[Pixel coordinate grounding data]
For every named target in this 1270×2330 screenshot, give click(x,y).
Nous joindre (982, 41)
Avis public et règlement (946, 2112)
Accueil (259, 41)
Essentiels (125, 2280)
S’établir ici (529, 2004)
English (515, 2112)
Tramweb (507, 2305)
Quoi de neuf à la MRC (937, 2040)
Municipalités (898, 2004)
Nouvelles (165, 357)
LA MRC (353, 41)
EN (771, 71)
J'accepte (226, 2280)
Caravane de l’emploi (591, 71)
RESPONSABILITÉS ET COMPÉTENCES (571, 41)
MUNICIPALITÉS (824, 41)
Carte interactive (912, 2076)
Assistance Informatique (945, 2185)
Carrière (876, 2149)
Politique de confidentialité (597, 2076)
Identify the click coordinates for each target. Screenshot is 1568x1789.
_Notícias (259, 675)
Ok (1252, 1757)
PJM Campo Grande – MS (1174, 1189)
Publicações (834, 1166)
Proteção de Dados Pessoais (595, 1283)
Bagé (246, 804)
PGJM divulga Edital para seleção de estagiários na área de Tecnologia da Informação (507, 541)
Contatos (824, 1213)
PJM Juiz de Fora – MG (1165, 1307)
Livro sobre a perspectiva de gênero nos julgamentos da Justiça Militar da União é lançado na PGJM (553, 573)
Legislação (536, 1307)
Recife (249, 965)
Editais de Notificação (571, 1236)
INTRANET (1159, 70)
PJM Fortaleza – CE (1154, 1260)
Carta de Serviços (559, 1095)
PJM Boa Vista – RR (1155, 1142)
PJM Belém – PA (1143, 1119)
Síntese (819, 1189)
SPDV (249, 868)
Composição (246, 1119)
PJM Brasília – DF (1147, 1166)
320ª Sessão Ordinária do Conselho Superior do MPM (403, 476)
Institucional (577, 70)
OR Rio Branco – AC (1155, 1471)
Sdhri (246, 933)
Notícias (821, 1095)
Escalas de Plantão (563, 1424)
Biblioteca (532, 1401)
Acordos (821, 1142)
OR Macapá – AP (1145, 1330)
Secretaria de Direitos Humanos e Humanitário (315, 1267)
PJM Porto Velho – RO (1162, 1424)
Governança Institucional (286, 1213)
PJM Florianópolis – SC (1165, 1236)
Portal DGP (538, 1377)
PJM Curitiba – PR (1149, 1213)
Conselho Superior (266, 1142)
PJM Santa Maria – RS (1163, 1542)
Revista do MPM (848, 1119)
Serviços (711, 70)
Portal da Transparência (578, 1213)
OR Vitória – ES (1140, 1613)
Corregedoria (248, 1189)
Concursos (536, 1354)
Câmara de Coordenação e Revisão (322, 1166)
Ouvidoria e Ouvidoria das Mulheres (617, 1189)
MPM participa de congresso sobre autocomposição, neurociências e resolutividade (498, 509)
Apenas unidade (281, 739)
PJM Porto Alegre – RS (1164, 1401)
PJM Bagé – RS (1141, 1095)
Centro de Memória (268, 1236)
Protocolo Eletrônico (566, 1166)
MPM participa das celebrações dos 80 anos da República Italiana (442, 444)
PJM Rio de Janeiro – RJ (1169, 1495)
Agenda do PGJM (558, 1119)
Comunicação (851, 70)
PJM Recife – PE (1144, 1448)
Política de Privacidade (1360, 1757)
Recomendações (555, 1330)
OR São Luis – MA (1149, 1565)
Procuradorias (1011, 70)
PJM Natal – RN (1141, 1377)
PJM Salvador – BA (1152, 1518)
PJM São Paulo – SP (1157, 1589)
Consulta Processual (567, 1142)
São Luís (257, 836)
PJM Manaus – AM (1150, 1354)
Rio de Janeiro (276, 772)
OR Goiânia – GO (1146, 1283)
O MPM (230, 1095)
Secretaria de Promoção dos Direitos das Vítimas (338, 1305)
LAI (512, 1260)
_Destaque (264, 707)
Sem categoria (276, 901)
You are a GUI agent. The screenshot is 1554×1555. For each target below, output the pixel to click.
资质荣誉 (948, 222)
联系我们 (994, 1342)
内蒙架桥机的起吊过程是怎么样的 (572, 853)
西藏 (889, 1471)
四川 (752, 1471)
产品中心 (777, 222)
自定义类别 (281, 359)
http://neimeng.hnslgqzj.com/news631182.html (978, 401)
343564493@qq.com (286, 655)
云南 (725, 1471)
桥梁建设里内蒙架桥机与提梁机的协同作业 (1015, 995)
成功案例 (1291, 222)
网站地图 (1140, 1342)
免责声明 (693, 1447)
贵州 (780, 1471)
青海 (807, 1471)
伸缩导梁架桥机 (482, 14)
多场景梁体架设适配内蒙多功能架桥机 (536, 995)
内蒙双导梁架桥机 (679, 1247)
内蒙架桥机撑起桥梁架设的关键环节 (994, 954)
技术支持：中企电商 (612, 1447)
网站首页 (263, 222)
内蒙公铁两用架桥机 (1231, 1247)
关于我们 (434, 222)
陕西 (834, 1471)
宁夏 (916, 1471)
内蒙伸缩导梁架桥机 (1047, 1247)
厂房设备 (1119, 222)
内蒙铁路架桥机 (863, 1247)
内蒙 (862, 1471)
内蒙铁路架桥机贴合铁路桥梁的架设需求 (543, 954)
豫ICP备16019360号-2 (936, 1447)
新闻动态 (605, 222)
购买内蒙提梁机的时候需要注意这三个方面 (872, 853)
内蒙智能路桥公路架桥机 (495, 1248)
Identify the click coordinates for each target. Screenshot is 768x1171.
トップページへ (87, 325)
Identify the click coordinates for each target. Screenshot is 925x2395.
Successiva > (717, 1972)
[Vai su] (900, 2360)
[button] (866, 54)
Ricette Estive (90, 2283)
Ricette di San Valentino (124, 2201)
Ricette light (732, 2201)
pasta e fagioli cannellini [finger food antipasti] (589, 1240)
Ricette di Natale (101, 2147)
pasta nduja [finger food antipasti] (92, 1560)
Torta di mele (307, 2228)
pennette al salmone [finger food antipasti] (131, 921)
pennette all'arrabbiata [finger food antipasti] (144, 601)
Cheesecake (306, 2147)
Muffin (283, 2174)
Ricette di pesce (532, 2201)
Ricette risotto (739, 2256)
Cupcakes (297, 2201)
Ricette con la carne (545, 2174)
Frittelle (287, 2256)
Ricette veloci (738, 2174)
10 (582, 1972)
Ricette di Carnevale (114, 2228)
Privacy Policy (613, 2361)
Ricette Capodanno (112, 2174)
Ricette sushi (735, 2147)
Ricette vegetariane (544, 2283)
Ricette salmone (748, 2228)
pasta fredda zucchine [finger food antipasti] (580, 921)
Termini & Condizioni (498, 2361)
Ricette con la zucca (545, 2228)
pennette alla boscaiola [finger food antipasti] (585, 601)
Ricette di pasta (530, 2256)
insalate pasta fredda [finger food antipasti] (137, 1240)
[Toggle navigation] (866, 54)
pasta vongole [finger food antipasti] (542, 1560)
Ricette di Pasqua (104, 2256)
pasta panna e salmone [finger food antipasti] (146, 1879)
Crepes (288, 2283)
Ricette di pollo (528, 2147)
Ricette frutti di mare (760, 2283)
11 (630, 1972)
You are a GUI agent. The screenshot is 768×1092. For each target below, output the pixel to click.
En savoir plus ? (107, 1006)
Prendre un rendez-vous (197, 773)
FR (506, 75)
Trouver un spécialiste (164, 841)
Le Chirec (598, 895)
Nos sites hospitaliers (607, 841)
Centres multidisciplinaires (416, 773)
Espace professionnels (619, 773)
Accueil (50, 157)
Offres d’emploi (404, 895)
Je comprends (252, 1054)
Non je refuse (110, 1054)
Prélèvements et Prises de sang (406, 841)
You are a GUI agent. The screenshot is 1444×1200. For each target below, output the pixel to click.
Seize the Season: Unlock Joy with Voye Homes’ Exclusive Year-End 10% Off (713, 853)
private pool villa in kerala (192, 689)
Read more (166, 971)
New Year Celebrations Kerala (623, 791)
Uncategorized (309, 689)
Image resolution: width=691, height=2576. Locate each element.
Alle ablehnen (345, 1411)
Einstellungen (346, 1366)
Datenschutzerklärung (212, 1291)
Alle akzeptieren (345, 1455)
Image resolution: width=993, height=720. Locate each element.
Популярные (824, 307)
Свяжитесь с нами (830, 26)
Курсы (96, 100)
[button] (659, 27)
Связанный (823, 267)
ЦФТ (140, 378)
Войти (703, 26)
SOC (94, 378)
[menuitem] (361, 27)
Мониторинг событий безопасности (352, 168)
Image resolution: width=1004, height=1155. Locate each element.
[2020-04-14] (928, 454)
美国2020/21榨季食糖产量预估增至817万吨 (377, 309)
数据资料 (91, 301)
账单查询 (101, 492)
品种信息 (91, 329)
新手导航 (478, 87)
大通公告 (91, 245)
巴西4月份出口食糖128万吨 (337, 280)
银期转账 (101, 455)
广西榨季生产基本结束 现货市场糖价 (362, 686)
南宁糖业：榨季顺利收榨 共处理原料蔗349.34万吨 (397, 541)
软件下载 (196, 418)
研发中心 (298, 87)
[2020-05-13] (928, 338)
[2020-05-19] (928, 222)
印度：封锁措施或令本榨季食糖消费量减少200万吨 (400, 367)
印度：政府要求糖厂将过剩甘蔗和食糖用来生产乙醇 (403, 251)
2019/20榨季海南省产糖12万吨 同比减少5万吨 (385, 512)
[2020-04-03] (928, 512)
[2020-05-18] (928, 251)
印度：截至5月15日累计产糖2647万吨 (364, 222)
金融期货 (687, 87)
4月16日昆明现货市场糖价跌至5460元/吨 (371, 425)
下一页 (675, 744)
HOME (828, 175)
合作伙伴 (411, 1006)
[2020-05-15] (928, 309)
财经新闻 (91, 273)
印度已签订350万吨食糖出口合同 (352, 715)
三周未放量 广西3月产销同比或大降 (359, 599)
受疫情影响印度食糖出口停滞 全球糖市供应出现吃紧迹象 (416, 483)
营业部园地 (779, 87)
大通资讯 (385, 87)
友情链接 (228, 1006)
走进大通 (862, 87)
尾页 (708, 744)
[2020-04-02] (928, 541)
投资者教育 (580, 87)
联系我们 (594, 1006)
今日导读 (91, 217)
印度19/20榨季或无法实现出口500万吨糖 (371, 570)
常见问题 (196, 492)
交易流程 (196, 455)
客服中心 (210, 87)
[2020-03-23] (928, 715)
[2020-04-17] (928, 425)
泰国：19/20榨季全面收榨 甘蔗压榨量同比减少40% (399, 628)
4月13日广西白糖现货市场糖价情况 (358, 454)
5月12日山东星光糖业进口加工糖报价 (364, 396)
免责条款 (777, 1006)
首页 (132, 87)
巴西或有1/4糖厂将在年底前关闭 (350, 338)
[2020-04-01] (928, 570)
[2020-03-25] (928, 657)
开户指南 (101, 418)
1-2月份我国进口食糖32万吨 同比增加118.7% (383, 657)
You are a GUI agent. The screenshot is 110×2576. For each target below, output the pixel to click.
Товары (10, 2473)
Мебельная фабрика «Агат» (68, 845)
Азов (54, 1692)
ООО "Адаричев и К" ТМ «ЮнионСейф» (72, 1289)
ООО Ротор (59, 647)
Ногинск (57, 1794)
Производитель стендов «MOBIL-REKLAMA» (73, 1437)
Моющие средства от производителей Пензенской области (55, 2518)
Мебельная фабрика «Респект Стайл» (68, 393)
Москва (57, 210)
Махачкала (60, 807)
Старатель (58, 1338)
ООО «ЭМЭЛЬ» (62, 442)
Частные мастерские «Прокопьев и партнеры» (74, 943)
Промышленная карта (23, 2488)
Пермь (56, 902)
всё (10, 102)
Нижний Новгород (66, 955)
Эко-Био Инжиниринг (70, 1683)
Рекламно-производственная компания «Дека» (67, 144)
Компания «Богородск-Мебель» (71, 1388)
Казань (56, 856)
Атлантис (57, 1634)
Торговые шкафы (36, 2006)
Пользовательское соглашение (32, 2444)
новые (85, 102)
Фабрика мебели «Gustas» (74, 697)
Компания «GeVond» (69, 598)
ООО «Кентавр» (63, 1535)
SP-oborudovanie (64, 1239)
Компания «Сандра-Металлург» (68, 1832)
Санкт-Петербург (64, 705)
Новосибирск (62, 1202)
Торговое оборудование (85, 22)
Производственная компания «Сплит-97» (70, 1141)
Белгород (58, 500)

EXERCISE »
Could you reproduce, exactly, every line above from the line with "MUNICIPALITÉS (824, 41)" to the line with "MPM participa de", and no other line? Both ends count.

ANSWER TO THIS PROBLEM »
MUNICIPALITÉS (824, 41)
Carte interactive (912, 2076)
Assistance Informatique (945, 2185)
Carrière (876, 2149)
Politique de confidentialité (597, 2076)
Identify the click coordinates for each target. Screenshot is 1568x1789.
_Notícias (259, 675)
Ok (1252, 1757)
PJM Campo Grande – MS (1174, 1189)
Publicações (834, 1166)
Proteção de Dados Pessoais (595, 1283)
Bagé (246, 804)
PGJM divulga Edital para seleção de estagiários na área de Tecnologia da Informação (507, 541)
Contatos (824, 1213)
PJM Juiz de Fora – MG (1165, 1307)
Livro sobre a perspectiva de gênero nos julgamentos da Justiça Militar da União é lançado na PGJM (553, 573)
Legislação (536, 1307)
Recife (249, 965)
Editais de Notificação (571, 1236)
INTRANET (1159, 70)
PJM Fortaleza – CE (1154, 1260)
Carta de Serviços (559, 1095)
PJM Boa Vista – RR (1155, 1142)
PJM Belém – PA (1143, 1119)
Síntese (819, 1189)
SPDV (249, 868)
Composição (246, 1119)
PJM Brasília – DF (1147, 1166)
320ª Sessão Ordinária do Conselho Superior do MPM (403, 476)
Institucional (577, 70)
OR Rio Branco – AC (1155, 1471)
Sdhri (246, 933)
Notícias (821, 1095)
Escalas de Plantão (563, 1424)
Biblioteca (532, 1401)
Acordos (821, 1142)
OR Macapá – AP (1145, 1330)
Secretaria de Direitos Humanos e Humanitário (315, 1267)
PJM Porto Velho – RO (1162, 1424)
Governança Institucional (286, 1213)
PJM Florianópolis – SC (1165, 1236)
Portal DGP (538, 1377)
PJM Curitiba – PR (1149, 1213)
Conselho Superior (266, 1142)
PJM Santa Maria – RS (1163, 1542)
Revista do MPM (848, 1119)
Serviços (711, 70)
Portal da Transparência (578, 1213)
OR Vitória – ES (1140, 1613)
Corregedoria (248, 1189)
Concursos (536, 1354)
Câmara de Coordenação e Revisão (322, 1166)
Ouvidoria e Ouvidoria das Mulheres (617, 1189)
MPM participa de congresso sobre autocomposição, neurociências e resolutividade (498, 509)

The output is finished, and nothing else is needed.